I listened. I could hear nothing, see nothing, yet slowly I became convinced of the presence of something unseen—something in the forest close by, watching us out of invisible eyes.

A chill, settling along my spine, crept upward to my scalp, until every separate hair wiggled to the roots. Miss Barrison was pale, but perfectly calm and self-possessed.

“Let us go in-doors,” I said, as steadily as I could.

“Very well,” she replied.

I held the door open; she entered with the dog; I followed, closing and barring the door, and then took my station at the window, rifle in hand.

There was not a sound in the forest. Miss Barrison laid the dog on the floor and quietly picked up her pad and pencil. Presently she was deep in a report of the phenomena, her pencil flying, leaf after leaf from the pad fluttering to the floor.

Nor did I at the window change my position of scared alertness, until I was aware of her hand gently touching my elbow to attract my attention, and her soft voice at my ear—

“You don’t suppose by any chance that the dog ate those pies?”

I collected my tumultuous thoughts and turned to stare at the dog.

“Twelve pies, twelve inches each in diameter,” she reflected, musingly. “One dog, twenty inches in diameter. How many times will the pies go into the dog? Let me see.” She made a few figures on her pad, thought awhile, produced a tape-measure from her pocket, and, kneeling down, measured the dog.

“No,” she said, looking up at me, “he couldn’t contain them.”

Inspired by her coolness and perfect composure, I set the rifle in the corner and opened the door. Sunlight fell in bars through the quiet woods; nothing stirred on land or water save the great, yellow-striped butterflies that fluttered and soared and floated above the flowering thickets bordering the jungle.

The heat became intense; Miss Barrison went to her room to change her gown for a lighter one; I sat down under a live-oak, eyes and ears strained for any sign of our invisible neighbors.

When she emerged in the lightest and filmiest of summer gowns, she brought the camera with her; and for a while we took pictures of each other, until we had used up all but one film.

Desiring to possess a picture of Miss Barrison and myself seated together, I tied a string to the shutter-lever and attached the other end of the string to the dog, who had resumed his interrupted slumbers. At my whistle he jumped up nervously, snapping the lever, and the picture was taken.

With such innocent and harmless pastime we whiled away the afternoon. She made twelve more apple-pies. I mounted guard over them.
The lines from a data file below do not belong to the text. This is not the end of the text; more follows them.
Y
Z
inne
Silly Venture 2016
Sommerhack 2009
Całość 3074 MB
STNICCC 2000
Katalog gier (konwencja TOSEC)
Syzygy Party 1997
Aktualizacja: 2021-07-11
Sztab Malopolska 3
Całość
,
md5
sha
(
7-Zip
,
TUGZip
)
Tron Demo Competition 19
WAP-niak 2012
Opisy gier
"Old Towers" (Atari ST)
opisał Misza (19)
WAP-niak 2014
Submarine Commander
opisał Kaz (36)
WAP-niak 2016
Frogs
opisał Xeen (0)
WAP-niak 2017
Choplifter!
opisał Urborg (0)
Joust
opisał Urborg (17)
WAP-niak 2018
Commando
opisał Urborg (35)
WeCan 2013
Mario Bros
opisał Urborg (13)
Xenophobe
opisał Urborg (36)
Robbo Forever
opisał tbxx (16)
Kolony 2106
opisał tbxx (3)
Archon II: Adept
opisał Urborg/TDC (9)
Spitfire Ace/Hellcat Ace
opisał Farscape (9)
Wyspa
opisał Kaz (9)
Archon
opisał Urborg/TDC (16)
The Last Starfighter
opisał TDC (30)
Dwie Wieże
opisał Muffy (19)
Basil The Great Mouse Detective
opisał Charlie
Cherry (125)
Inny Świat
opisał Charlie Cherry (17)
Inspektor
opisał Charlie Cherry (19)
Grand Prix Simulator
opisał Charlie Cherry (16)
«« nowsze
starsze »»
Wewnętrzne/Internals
And we were just beginning to feel a trifle uneasy about Professor Farrago, when he appeared, tramping sturdily through the forest, green umbrella and butterfly-net under one arm, shot-gun and cyanide-jar under the other, and his breast all criss-crossed with straps, from which dangled field-glasses, collecting-boxes, and botanizing-tins—an inspiring figure indeed—the embodied symbol of science indomitable, triumphant!
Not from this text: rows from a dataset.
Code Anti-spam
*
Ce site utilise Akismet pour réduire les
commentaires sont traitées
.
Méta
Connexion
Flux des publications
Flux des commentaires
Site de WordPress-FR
We hailed him with three guilty cheers; the dog woke up with a perfunctory bark—the first sound I had heard from him since he yelped his disapproval of me on the lagoon.
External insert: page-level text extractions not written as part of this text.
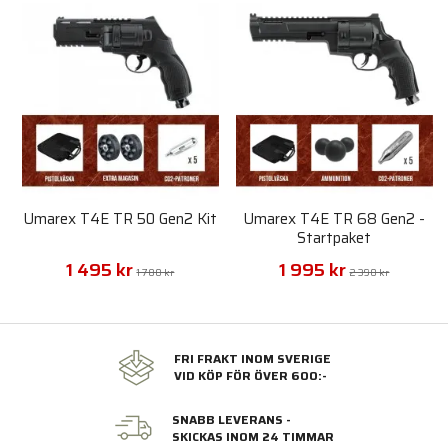
Umarex T4E TR 50 Gen2 Kit
Umarex T4E TR 68 Gen2 -
Startpaket
1 495 kr
1 995 kr
1 780 kr
2 390 kr
FRI FRAKT INOM SVERIGE
VID KÖP FÖR ÖVER 600:-
SNABB LEVERANS -
SKICKAS INOM 24 TIMMAR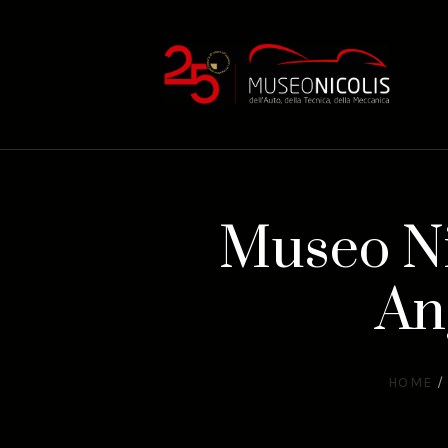
Museo Ni
An
HOME
/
Miss Barrison produced three bowls full of boiling water and dropped three pellets of concentrated soup-meat into them, while I prepared coffee. And in a few moments our simple dinner was ready—the red ants had been dusted from the biscuits, the spiders chased off the baked beans, the scorpions shaken from the napkins, and we sat down at the rough, improvised table under the palms.

The professor gave us a brief but modest account of his short tour of exploration. He had brought back a new species of orchid, several undescribed beetles, and a pocketful of coontie seed. He appeared, however, to be tired and singularly depressed, and presently we learned why.